WHAT YOU HAVE TO DO: Find the line with "Barin Modell (803, 130)" in the entries below. Repeat it, every following line, and the line with "Webshop erstellen (720, 1933)", exactly and with nothing added.

------------------------------

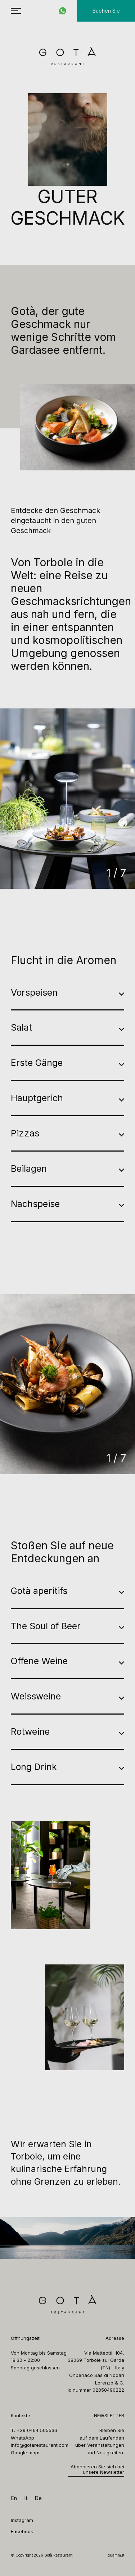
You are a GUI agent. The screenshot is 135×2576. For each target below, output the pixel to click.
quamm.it (116, 2555)
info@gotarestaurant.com (39, 2445)
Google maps (26, 2452)
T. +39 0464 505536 (34, 2430)
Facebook (22, 2531)
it (25, 2498)
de (38, 2498)
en (14, 2498)
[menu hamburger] (16, 11)
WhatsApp (22, 2438)
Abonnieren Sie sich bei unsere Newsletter (97, 2469)
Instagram (22, 2520)
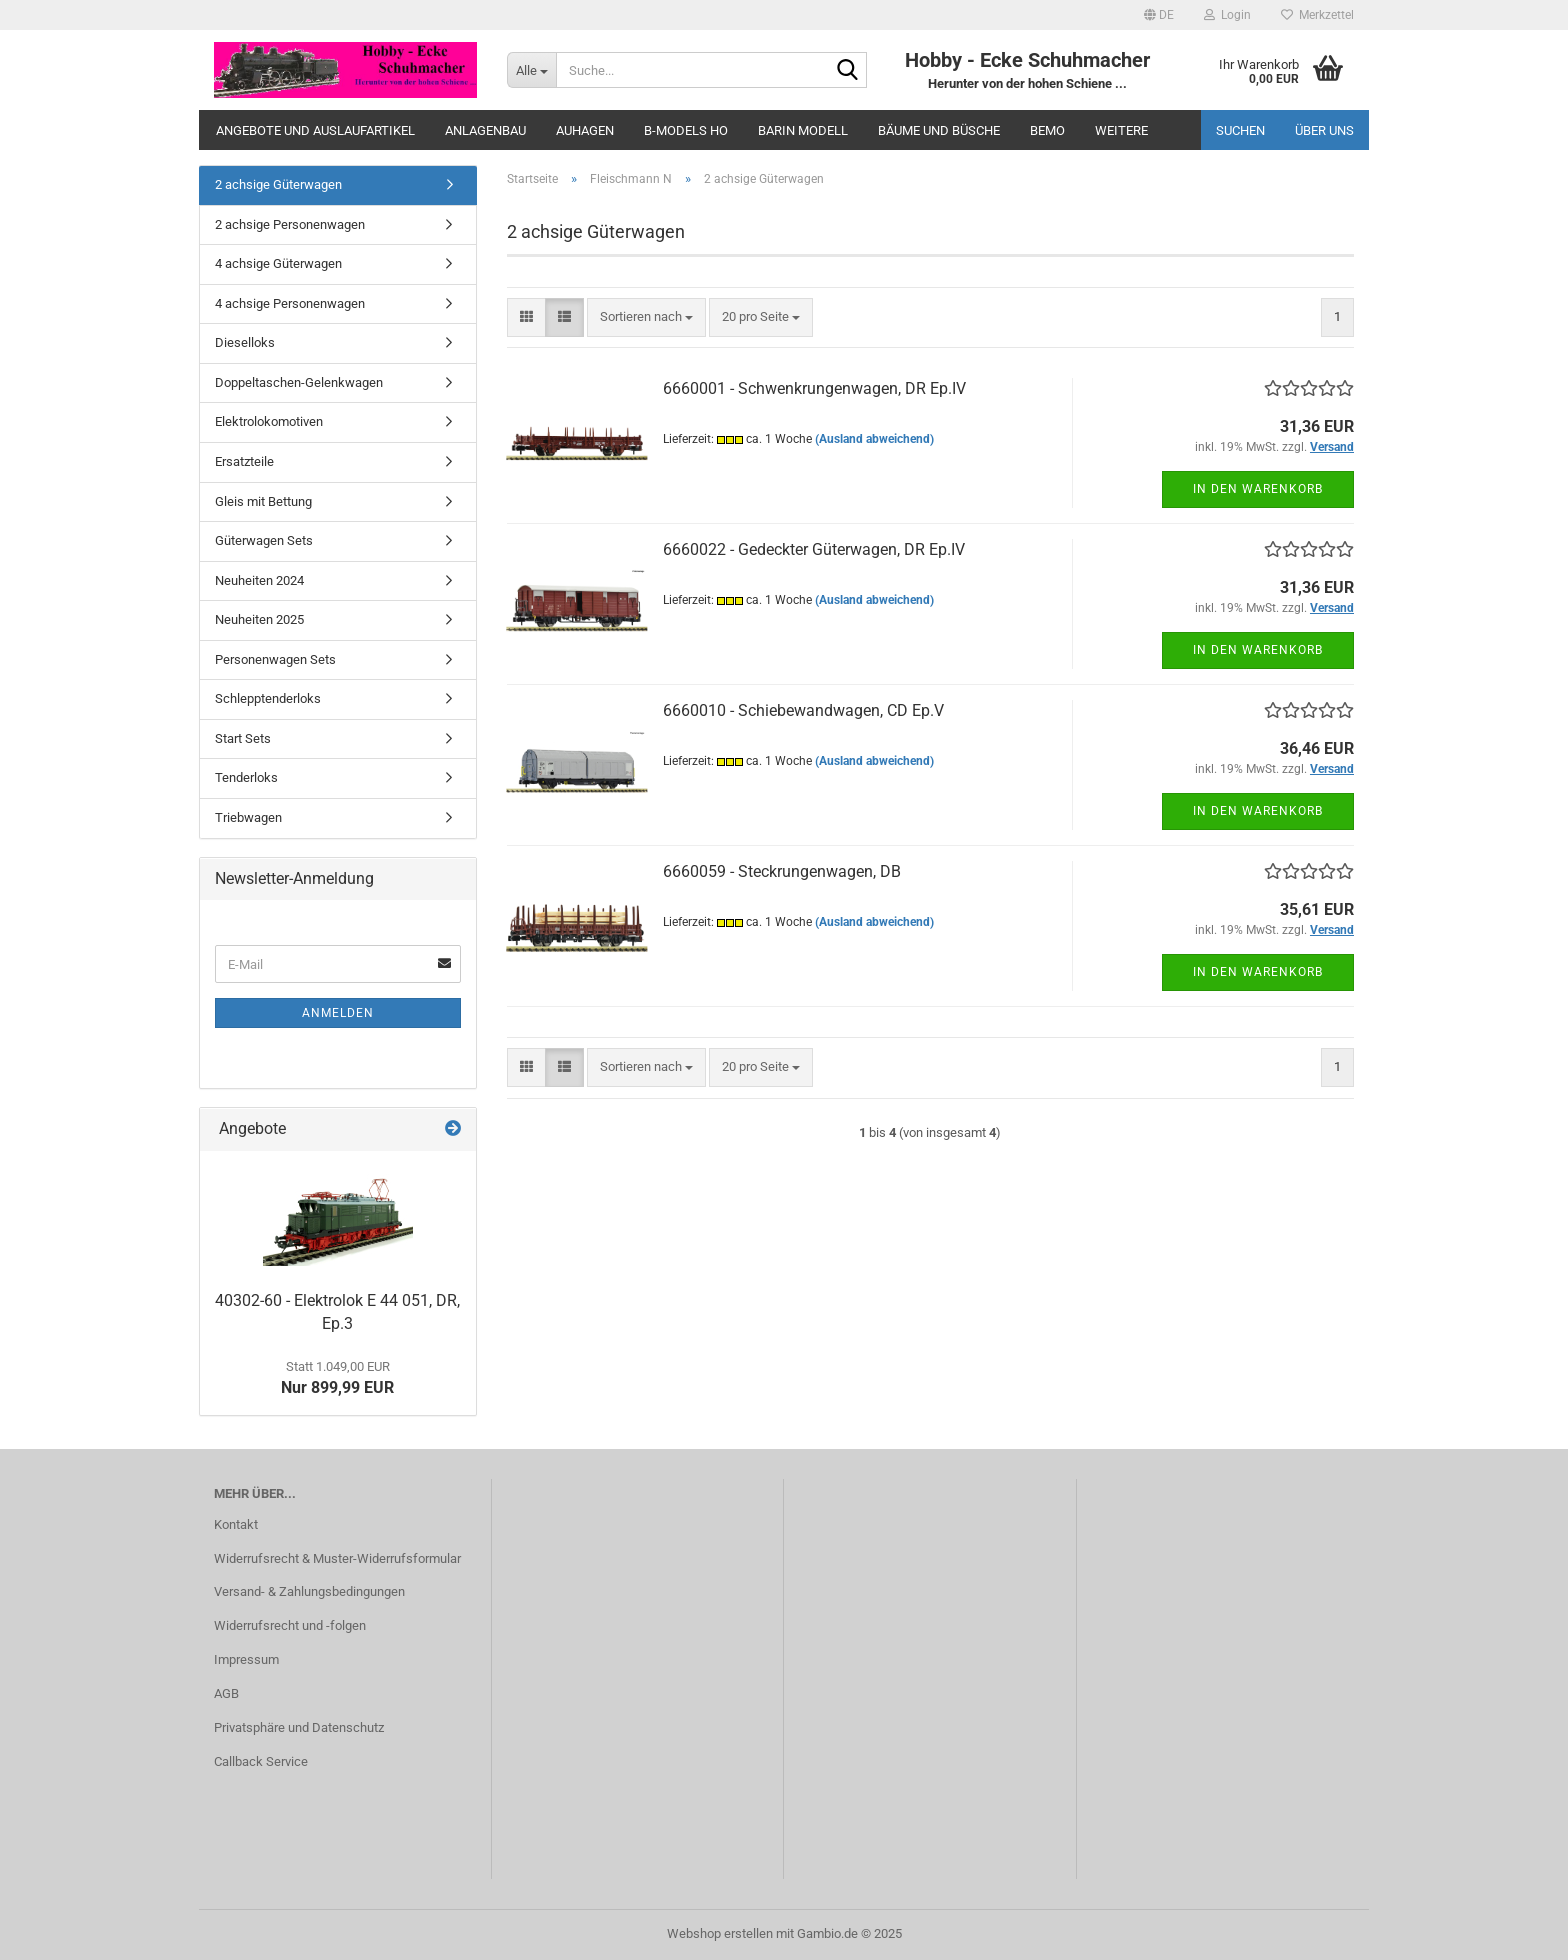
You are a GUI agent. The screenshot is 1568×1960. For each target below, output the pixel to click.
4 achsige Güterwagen (278, 263)
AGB (226, 1693)
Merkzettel (1317, 15)
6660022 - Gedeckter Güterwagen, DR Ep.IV (814, 549)
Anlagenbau (485, 130)
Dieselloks (245, 342)
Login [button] (1227, 15)
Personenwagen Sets (275, 659)
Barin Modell (803, 130)
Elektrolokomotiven (269, 421)
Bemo (1047, 130)
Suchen (1240, 130)
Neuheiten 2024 (259, 580)
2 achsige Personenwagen (290, 224)
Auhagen (585, 130)
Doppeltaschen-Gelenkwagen (299, 382)
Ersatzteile (244, 461)
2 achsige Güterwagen (278, 184)
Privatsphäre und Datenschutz (299, 1727)
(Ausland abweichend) (874, 439)
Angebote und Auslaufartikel (315, 130)
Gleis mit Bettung (263, 501)
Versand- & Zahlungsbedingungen (309, 1591)
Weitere (1121, 130)
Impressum (246, 1659)
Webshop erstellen (720, 1933)
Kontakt (236, 1524)
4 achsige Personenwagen (290, 303)
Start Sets (243, 738)
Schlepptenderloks (268, 698)
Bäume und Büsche (939, 130)
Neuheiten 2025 (259, 619)
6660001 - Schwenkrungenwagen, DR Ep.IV (814, 388)
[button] (1159, 15)
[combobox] (646, 317)
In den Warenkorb (1258, 489)
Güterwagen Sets (264, 540)
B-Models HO (686, 130)
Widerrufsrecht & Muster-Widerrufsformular (337, 1558)
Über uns (1324, 130)
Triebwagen (248, 817)
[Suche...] (531, 70)
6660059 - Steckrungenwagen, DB (782, 871)
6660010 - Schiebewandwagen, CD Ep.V (803, 710)
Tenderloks (246, 777)
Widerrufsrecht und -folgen (290, 1625)
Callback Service (261, 1761)
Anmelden (338, 1013)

------------------------------

TASK OUTPUT:
Barin Modell (803, 130)
Elektrolokomotiven (269, 421)
Bemo (1047, 130)
Suchen (1240, 130)
Neuheiten 2024 (259, 580)
2 achsige Personenwagen (290, 224)
Auhagen (585, 130)
Doppeltaschen-Gelenkwagen (299, 382)
Ersatzteile (244, 461)
2 achsige Güterwagen (278, 184)
Privatsphäre und Datenschutz (299, 1727)
(Ausland abweichend) (874, 439)
Angebote und Auslaufartikel (315, 130)
Gleis mit Bettung (263, 501)
Versand- & Zahlungsbedingungen (309, 1591)
Weitere (1121, 130)
Impressum (246, 1659)
Webshop erstellen (720, 1933)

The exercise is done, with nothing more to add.